When Nolan MacMillan won the Grey Cup in 2016, he brought it back to his former high school, St. Michael’s College, to show players what’s possible if they stick with football.

But the starting offensive lineman with the CFL’s Ottawa Redblacks says news of a violent hazing scandal at the private, all-boys school in Toronto has left him shocked and disgusted.

MacMillan, who will take the field again Sunday in another Grey Cup game, said he owes his entire football career to St. Mike’s and he never experienced or witnessed anything like what has been reported in recent days.

“I was shocked and disgusted and very upset,” MacMillan said.

“That’s not my experience there and it’s definitely very disheartening to hear about.”

St. Michael’s College School has been rocked by allegations of assault and sexual assault by students, including violent hazing. Six boys are facing charges in an alleged sexual assault captured on video that police sources say involved members of a school sports team. Since the scandal broke last week, a number of former students have come forward with allegations of “sexualized” hazing and the school has said recent incidents clearly indicate it has a problem.

MacMillan, who is 27 and was born in Arnprior, Ont., not far from Ottawa, first started playing football at St.
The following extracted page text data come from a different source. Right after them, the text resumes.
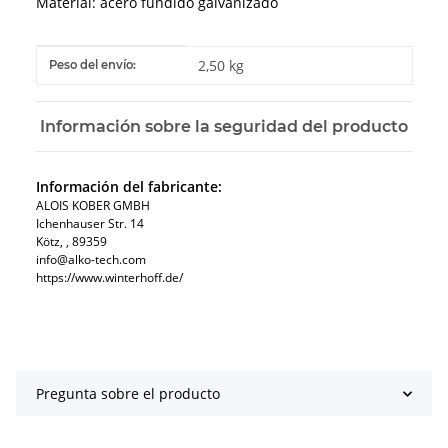
Material: acero fundido galvanizado
#productDetails.itemInformation#
#productDetails.itemValue#
2,50 kg
Peso del envío:
Información sobre la seguridad del producto
Información del fabricante:
ALOIS KOBER GMBH​
Ichenhauser Str. 14
Kötz​, , 89359
info@alko-tech.com
https://www.winterhoff.de/
Pregunta sobre el producto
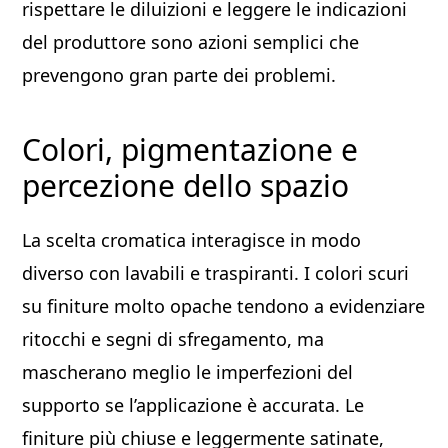
rispettare le diluizioni e leggere le indicazioni
del produttore sono azioni semplici che
prevengono gran parte dei problemi.
Colori, pigmentazione e
percezione dello spazio
La scelta cromatica interagisce in modo
diverso con lavabili e traspiranti. I colori scuri
su finiture molto opache tendono a evidenziare
ritocchi e segni di sfregamento, ma
mascherano meglio le imperfezioni del
supporto se l’applicazione è accurata. Le
finiture più chiuse e leggermente satinate,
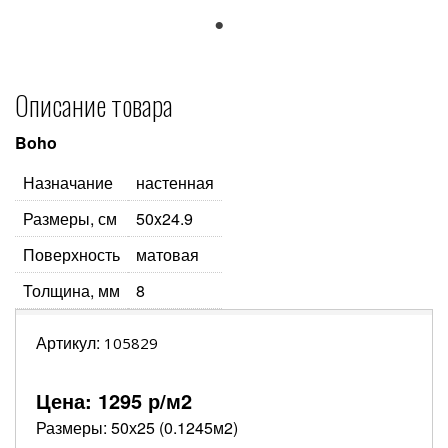
1
Описание товара
Boho
Назначание
настенная
Размеры, см
50x24.9
Поверхность
матовая
Толщина, мм
8
Артикул:
105829
Цена:
1295
р/м2
Размеры: 50х25 (0.1245м2)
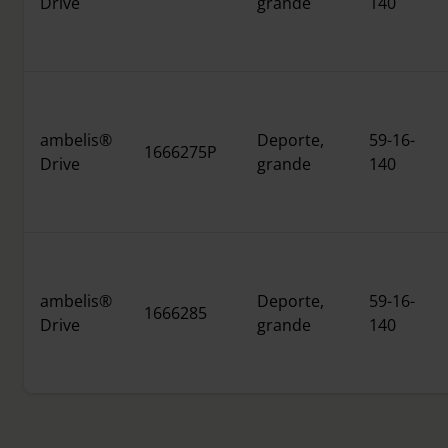
Drive
grande
140
ambelis®
Deporte,
59-16-
1666275P
Drive
grande
140
ambelis®
Deporte,
59-16-
1666285
Drive
grande
140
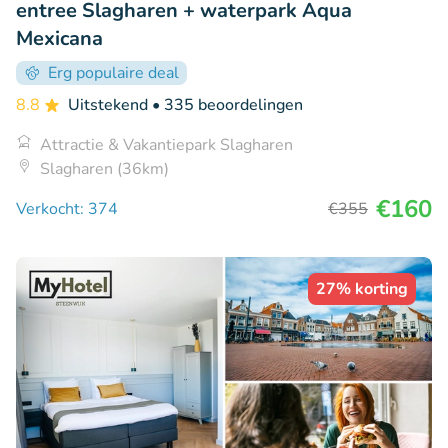
entree Slagharen + waterpark Aqua
Mexicana
Erg populaire deal
8.8
Uitstekend
• 335 beoordelingen
Attractie & Vakantiepark Slagharen
Slagharen (36km)
€160
Verkocht: 374
€355
27% korting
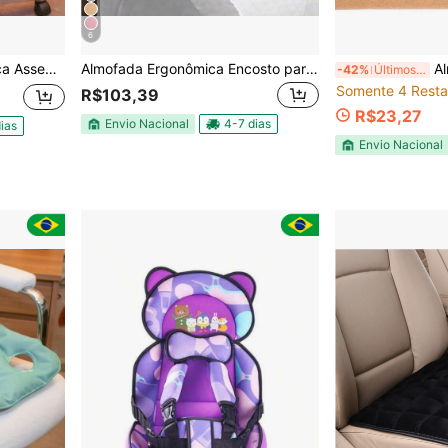
6
o Água ou Ar Inflável
Almofada Ergonômica Encosto para Cama Luxo Cores Diversas
Almofa
-42%
Últimos 3 dias
Somente 4 Resta
R$103,39
R$23,27
Envio Nacional
4-7 dias
ias
Envio Nacional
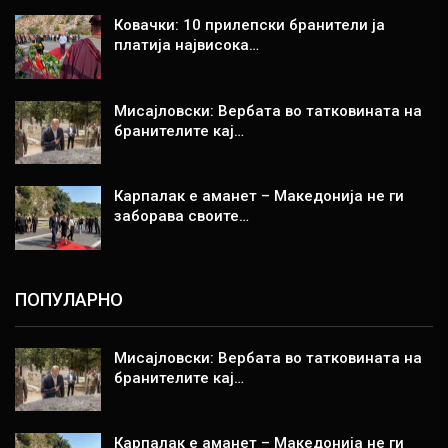
Ковачки: 10 прилепски бранители ја
платија највисока…
Мисајловски: Вербата во татковината на
бранителите кај…
Карпалак е аманет – Македонија не ги
заборава своите…
ПОПУЛАРНО
Мисајловски: Вербата во татковината на
бранителите кај…
Карпалак е аманет – Македонија не ги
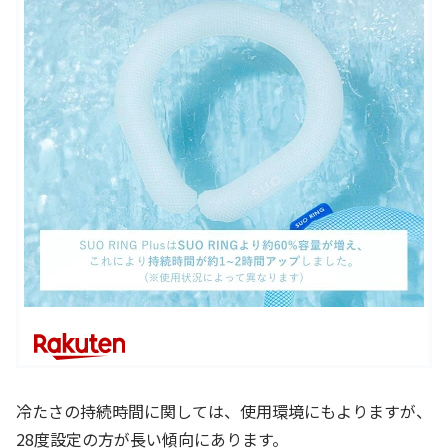
冷たさの持続時間に関しては、使用環境にもよりますが、
28度設定の方が長い傾向にあります。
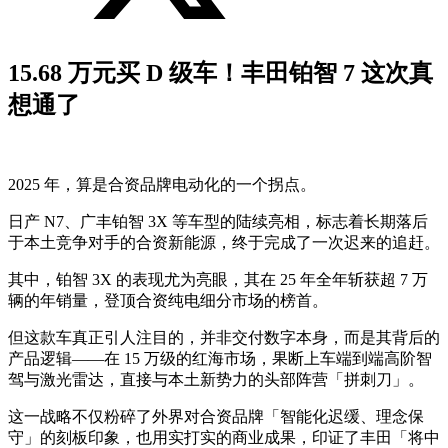
15.68 万元买 D 级车！丰田铂智 7 这次真
想通了
2025 年，算是合资品牌电动化的一个拐点。
日产 N7、广丰铂智 3X 等车型的陆续亮相，标志着长期落后
于本土竞争对手的合资新能源，终于完成了一次迟来的追赶。
其中，铂智 3X 的表现尤为亮眼，其在 25 年全年斩获超 7 万
辆的年销量，登顶合资纯电细分市场的榜首。
但这款车真正引人注目的，并非交付数字本身，而是其背后的
产品逻辑——在 15 万级的红海市场，果断上车端到端高阶智
驾与激光雷达，直接与本土新势力的头部阵营「拼刺刀」。
这一战略不仅粉碎了外界对合资品牌「智能化迟缓、理念保
守」的刻板印象，也用实打实的商业成果，印证了丰田「将中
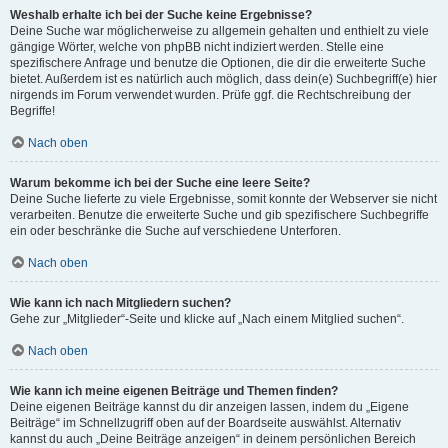
Weshalb erhalte ich bei der Suche keine Ergebnisse?
Deine Suche war möglicherweise zu allgemein gehalten und enthielt zu viele
gängige Wörter, welche von phpBB nicht indiziert werden. Stelle eine
spezifischere Anfrage und benutze die Optionen, die dir die erweiterte Suche
bietet. Außerdem ist es natürlich auch möglich, dass dein(e) Suchbegriff(e) hier
nirgends im Forum verwendet wurden. Prüfe ggf. die Rechtschreibung der
Begriffe!
Nach oben
Warum bekomme ich bei der Suche eine leere Seite?
Deine Suche lieferte zu viele Ergebnisse, somit konnte der Webserver sie nicht
verarbeiten. Benutze die erweiterte Suche und gib spezifischere Suchbegriffe
ein oder beschränke die Suche auf verschiedene Unterforen.
Nach oben
Wie kann ich nach Mitgliedern suchen?
Gehe zur „Mitglieder“-Seite und klicke auf „Nach einem Mitglied suchen“.
Nach oben
Wie kann ich meine eigenen Beiträge und Themen finden?
Deine eigenen Beiträge kannst du dir anzeigen lassen, indem du „Eigene
Beiträge“ im Schnellzugriff oben auf der Boardseite auswählst. Alternativ
kannst du auch „Deine Beiträge anzeigen“ in deinem persönlichen Bereich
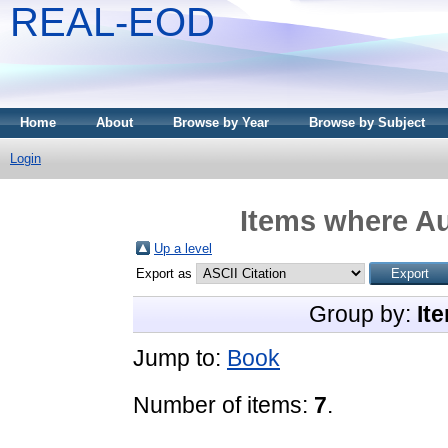
REAL-EOD
Home
About
Browse by Year
Browse by Subject
Login
Items where Au
Up a level
Export as
Group by:
It
Jump to:
Book
Number of items:
7
.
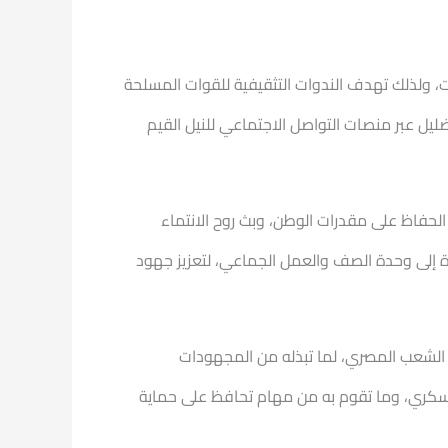
يات، ولذلك تهدف الندوات التثقيفية للقوات المسلحة
ليل عبر منصات التواصل الاجتماعي للنيل القيم
الحفاظ على مقدرات الوطن، وبث روح الانتماء
وة إلى وحدة الصف والعمل الجماعي، لتعزيز جهود
ف الشعب المصري، لما تبذله من المجهودات
العسكري، وما تقوم به من مهام تحافظ على حماية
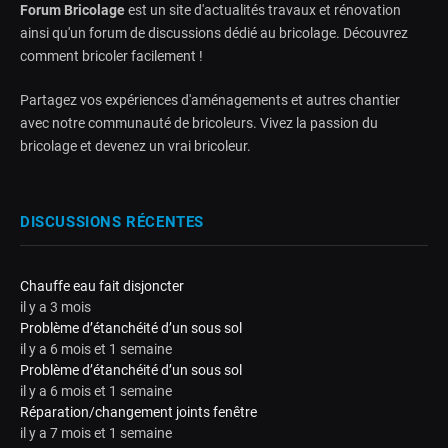
Forum Bricolage
est un site d'actualités travaux et rénovation
ainsi qu'un forum de discussions dédié au bricolage. Découvrez
comment bricoler facilement !
Partagez vos expériences d'aménagements et autres chantier
avec notre communauté de bricoleurs. Vivez la passion du
bricolage et devenez un vrai bricoleur.
DISCUSSIONS RÉCENTES
Chauffe eau fait disjoncter
il y a 3 mois
Problème d’étanchéité d’un sous sol
il y a 6 mois et 1 semaine
Problème d’étanchéité d’un sous sol
il y a 6 mois et 1 semaine
Réparation/changement joints fenêtre
il y a 7 mois et 1 semaine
Mike’s and won two Metro Bowls in his four years on the team. He went on to play college football at Iowa before becoming the first draft pick in Redblacks franchise history in 2013. He said he is still good friends with many of his classmates and when the got his turn with the Grey Cup in 2016, one of his stops was his former school.

“I had a great experience there. I was on the football team. I was in the band and I was in the play,” he said.

“I owe my entire football career – I got a scholarship, everything – to St. Mikes so, I mean, it is honestly unbelievable to hear something like that would happen and it is very, very upsetting.”

He said he’s happy to help the school moving forward as a high-profile alumnus.

“You need stronger role models on the team and you need, I don’t know. That’s just so completely unacceptable on every level”

Calgary Stampeders coach Dave Dickenson also addressed the scandal Wednesday, saying it’s not what sports are about.

“It’s very serious. When I grew up playing sports that stuff is not tolerated,” Dickenson said.

“Sports is an uplifting experience and you should be a team. I don’t know the details either but, let’s be honest, we put our kids into sports for a positive experience.”

Redblacks coach Rick Campbell declined to comment specifically without having more information on what happened.

“I’m aware of it. It’s been kind of a whirlwind for me lately but I need to stay away from that one right now,” Campbell said.

“I’m not downplaying it. It’s quite a significant thing and I’d like to think that through more before speaking on that.”